One Week – Uma semana

Nesse filme, Joshua Jackson interpreta um homem comum, que leva uma vida pacata e que morre de medo de correr riscos. Mas ao ser diagnosticado com câncer terminal, e ouvir do médico que o tratamento será doloroso e com poucas chances de recuperação, ele decide comprar uma belíssima Norton Commando no impulso, e parte em  uma viagem de moto de Toronto até Vancouver, ao invés de atender os pedidos de sua noiva e família, que em desespero pedem para que ele inicie o tratamento imediatamente.

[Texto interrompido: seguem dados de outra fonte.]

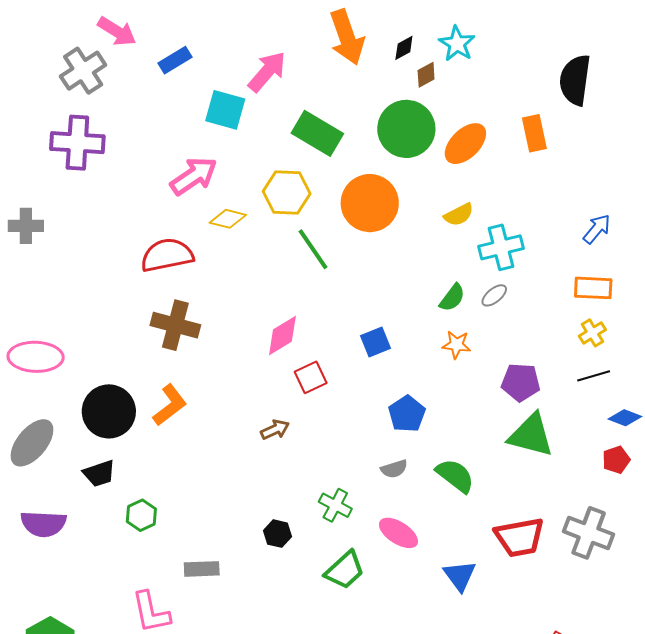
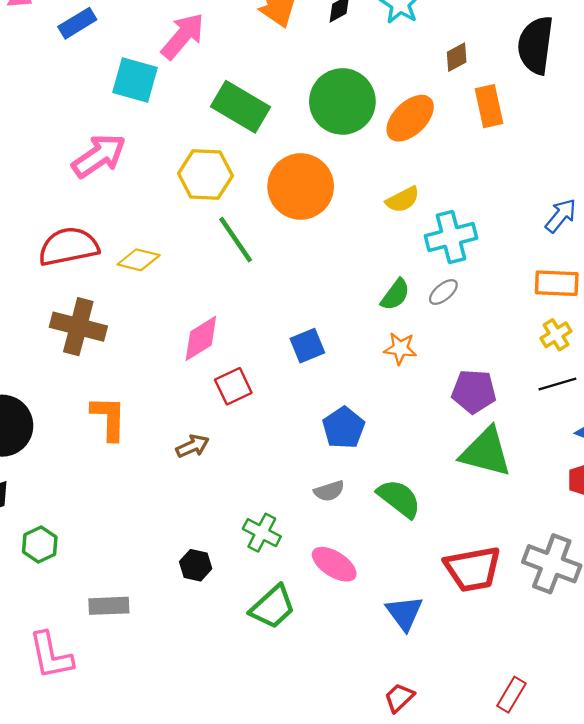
brown diamond: (426, 75) -> (457, 57), moved
yellow diamond: (228, 219) -> (139, 260), moved
orange L-shape: (170, 405) -> (109, 418), moved, turned -51

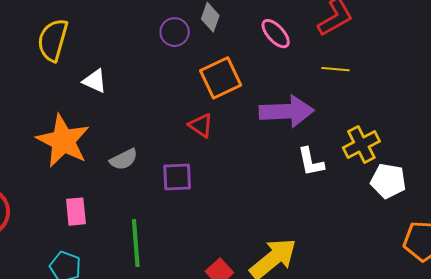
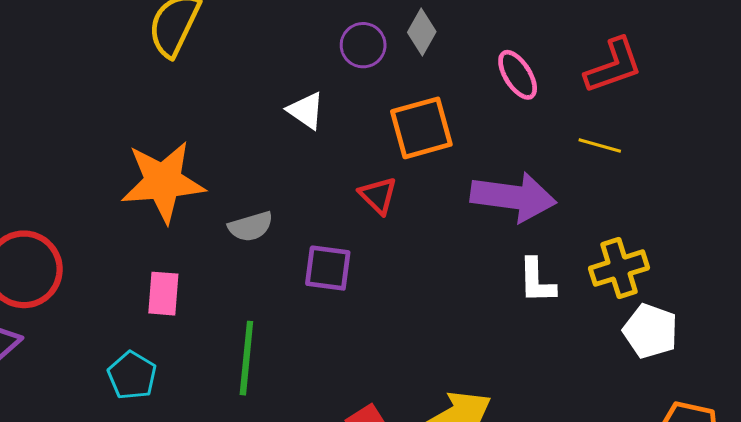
white triangle: (95, 81) -> (306, 111), moved
orange star: (63, 141) -> (163, 182), turned 30

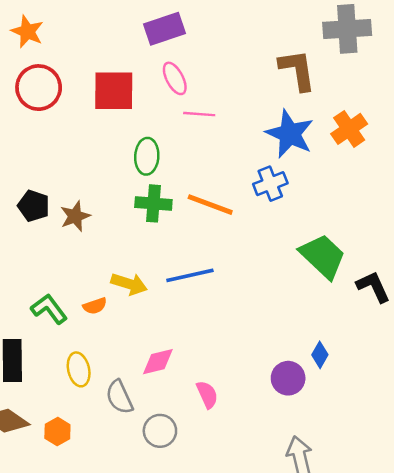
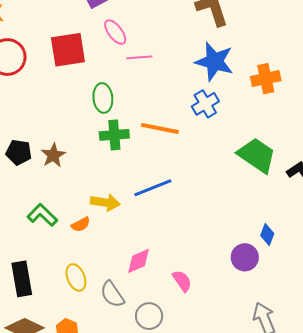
orange cross: (349, 129) -> (266, 79), moved, turned 32
green L-shape: (49, 309) -> (42, 215), moved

É um típico filme de road trip, com a famosa jornada do herói,  onde o personagem principal vai encontrando diferentes pessoas pelo caminho, que mudam sua concepção de mundo, enquanto ele tenta descobrir mais sobre si mesmo. O filme inteiro é permeado pelas belas paisagens do Canadá, e percebe-se que o diretor tenta fazer uma ode ao seu país de origem.

Gostei, mas confesso que achei o filme um pouco lento, com personagens apáticos. No entanto, ele rende alguns bons momentos e algumas belas cenas. A trilha sonora também é algo a se prestar atenção. Mas o mais interessante desse filme é se colocar no lugar do personagem principal e pensar: o que eu faria nessa situação?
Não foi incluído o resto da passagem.